En contraparte, si una persona de escasos recursos, indígena, morena y/o de la zona rural o marginada de las ciudades, presenta una denuncia, las posibilidades de que el hecho sea investigado y obtenga una sentencia favorable son muy remotas.
Y nuevamente el balance es: ser pobre, mujer y víctima aleja la posibilidad de tener acceso a la justicia, y con ello del ejercicio de la ciudadanía plena con todo lo que implica en desigualdad para las mujeres.
El camino hacia la justicia es más bien tortuoso, lejano y desconocido para la mayoría de las mujeres en el país, no sólo por la brecha que emocionalmente han de recorrer para tomar la decisión de emprender una denuncia al ser víctima de un delito.
El camino se alarga por los factores que intervienen, como la imposibilidad de pagar un representante legal y la existencia de defensores públicos sin compromiso, de poco conocimiento, interés, o en el mejor de los casos –si superan todos estos obstáculos– la carga individual de trabajo les imposibilita dar un acompañamiento efectivo.
Es creciente la cantidad de mujeres que requieren asistencia y acompañamiento por no saber cómo iniciar una demanda, para interponer amparos y para acceder a servicios y, contrariamente, en muchas instituciones de atención a los derechos de las mujeres existe más preocupación por la defensa de los Derechos Humanos (DH) de quienes cometen las agresiones, olvidándose de atender los derechos de las víctimas.

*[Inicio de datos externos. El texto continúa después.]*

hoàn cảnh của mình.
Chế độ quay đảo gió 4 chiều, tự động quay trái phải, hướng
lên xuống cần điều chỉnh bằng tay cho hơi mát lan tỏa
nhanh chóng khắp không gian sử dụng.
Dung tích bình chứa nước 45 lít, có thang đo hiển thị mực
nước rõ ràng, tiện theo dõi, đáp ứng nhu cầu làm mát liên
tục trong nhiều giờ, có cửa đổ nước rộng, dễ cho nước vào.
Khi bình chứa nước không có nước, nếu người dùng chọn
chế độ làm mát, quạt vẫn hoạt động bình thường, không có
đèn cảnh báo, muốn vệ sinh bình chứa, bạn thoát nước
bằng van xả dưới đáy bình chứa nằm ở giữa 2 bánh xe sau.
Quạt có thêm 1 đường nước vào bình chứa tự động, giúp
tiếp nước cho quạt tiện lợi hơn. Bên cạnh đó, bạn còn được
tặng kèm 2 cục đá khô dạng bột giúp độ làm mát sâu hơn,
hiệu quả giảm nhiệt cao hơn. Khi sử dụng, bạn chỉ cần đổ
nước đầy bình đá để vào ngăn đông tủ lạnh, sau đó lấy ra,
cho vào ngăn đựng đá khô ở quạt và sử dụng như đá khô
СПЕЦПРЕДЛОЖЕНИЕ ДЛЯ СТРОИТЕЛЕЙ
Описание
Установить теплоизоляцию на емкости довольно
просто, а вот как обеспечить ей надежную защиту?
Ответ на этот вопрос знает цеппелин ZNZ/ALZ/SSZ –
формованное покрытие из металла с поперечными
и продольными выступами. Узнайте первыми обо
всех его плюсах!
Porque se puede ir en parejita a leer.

En medio de esta dificultad, la violencia institucional constituye el otro gran obstáculo que se hace insalvable para la mayoría de las mujeres que están lejos de encontrar en la figura del Ministerio Público a un fiscal que defienda a las víctimas, y en la gran mayoría de los casos las reciben con preguntas inquisidoras respecto a su sexualidad, su identidad, sus hábitos y estilos de vida.
La denuncia se convierte así en un calvario para ellas casi equiparable a una forma de tortura, en el que se juzga a la víctima y no al delito, y con un total desconocimiento de las leyes que protegen a las mujeres, pero también con falta de voluntad para hacerlo.
El acceso a la justicia se aleja más, precisamente por factores socio-culturales como es el desconocimiento de los DH en un país en el que hay escaso interés por su respeto, en un escenario social en el que prevalece el temor a la figura de los policías, los ministerios públicos, las y los servidores públicos, médicos y enfermeras, bien fundada en los malos tratos que derivan en la violencia institucional y el menoscabo de los derechos.
El sistema de justicia en el país parece entonces hecho para aquellos que pueden pagar un abogado y/o que pueden recurrir a conocidos que les ayuden a obtener sentencias favorables mediante “consejos” o “recomendaciones”, que sirven para recibir citas oportunas, que los casos sean considerados prioritarios o que los funcionarios les apoyen con trámites “expeditos”.
Lo anterior por supuesto no aplica a las personas que viven en condición de pobreza, cuya justicia es postergada; mucho menos para las mujeres que permanecen en las salas de espera, a las que se les piden “testigos” y cuya palabra no es suficiente para iniciar investigaciones, pero que por el contrario si son señaladas prontamente la policía acude a detenerlas aunque se trate de una botella de agua.